OTP over SSO for LUMS Verification

LUMS doesn't expose a public SSO endpoint, so email OTP to the student's @lums.edu.pk address was the most reliable way to prove university affiliation. OTPs are hashed in MongoDB with a TTL index for automatic expiry — no cron jobs needed.

03

RAG over Fine-Tuning for the Chatbot

The Student Handbook changes yearly and uploads are user-driven — fine-tuning a model would be stale within months. RAG with pdf-parse for document ingestion means the chatbot always answers from the current source without retraining.

04

Clerk for Auth Instead of Custom JWT

Clerk handles Google OAuth, email sign-in, webhook user sync to MongoDB, and token validation in the Express middleware — removing an entire authentication layer that would have taken weeks to build securely from scratch.

05

Mongoose TTL Index for OTP Expiry

OTP documents self-delete at their expiry timestamp via a MongoDB TTL index, keeping the collection clean without any scheduled cleanup jobs or background workers.

06

Monorepo with Independent Deployments

Frontend and backend live in the same repository but deploy independently — Vercel watches the frontend/ directory, Railway watches backend/. This keeps PRs coherent while allowing each service to scale and deploy on its own schedule.

Key Highlights

  • Two-tier auth system: Clerk for sign-in (Google OAuth + email), plus LUMS email OTP verification gating exclusive features via requireVerified middleware.
  • RAG-based AI chatbot powered by OpenAI API — answers questions from the LUMS Student Handbook or uploaded PDF documents, with persistent per-user chat history.
  • Course Swap Marketplace — post and browse swap requests with full schedule details; express interest directly on listings.
  • Personal Budget Tracker with monthly expense categories, pie charts, spending trends, and budget vs. actual analytics via Recharts.
  • Community Polls — create and vote on polls with configurable duration, anonymous voting, and comment threads.
  • Societies & Eateries directories with filtering, reviews, ratings, menus, and event listings.
  • Monorepo: Next.js 15 frontend on Vercel, Express.js + MongoDB backend on Railway, MongoDB Atlas cloud database.

Tech Stack

Next.js 15TypeScriptExpress.jsMongoDBClerkOpenAI APIRAGTailwind CSSRadix UIRechartsVercelRailway

Key Takeaways

Two-tier access control (authenticated vs. verified) is a cleaner model than generic RBAC when your access boundary maps to a single real-world criterion — LUMS email ownership in this case.
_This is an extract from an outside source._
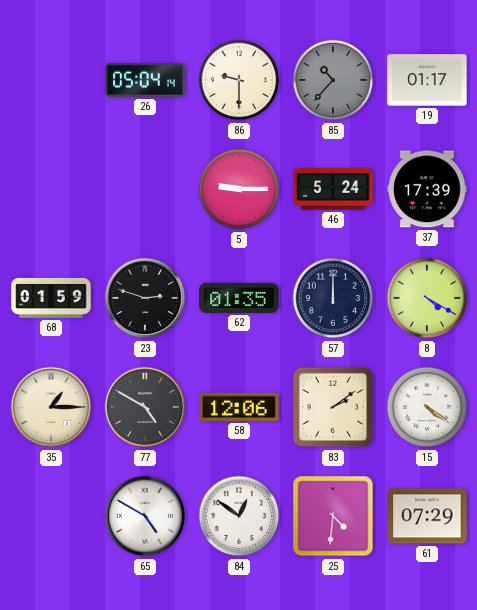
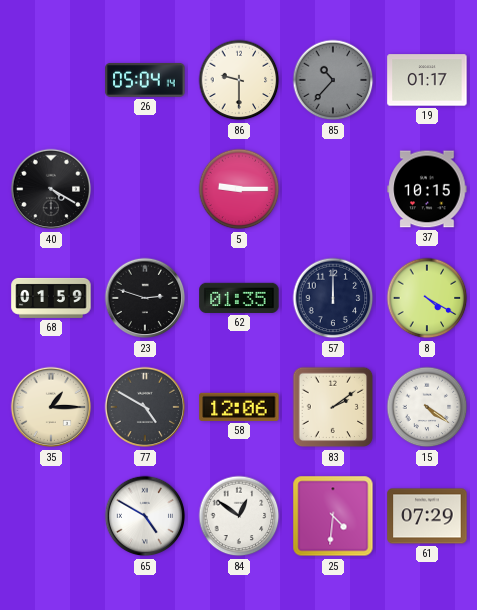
40: none -> 4:20
46: 5:24 -> none
37: 17:39 -> 10:15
RAG quality depends heavily on chunking strategy — splitting the Student Handbook by section rather than fixed token windows dramatically improved the chatbot's ability to retrieve the right passage.

Clerk webhooks are the correct sync mechanism between Clerk and your database, but they require careful idempotency handling: webhooks can fire more than once, and a missing duplicate check will create ghost users.

Building a course swap marketplace taught me that the hard part isn't the CRUD — it's the state machine: a swap request moves through posted → interested → confirmed → closed, and each transition needs to be atomic to avoid double-booking.

Recharts is simple to get working but requires careful data shaping on the server side — sending pre-aggregated monthly summaries rather than raw expense arrays kept chart rendering fast even for users with large histories.

Separating protected and verified route groups in Next.js App Router from the start made it trivial to add new features to the right access tier without touching existing middleware.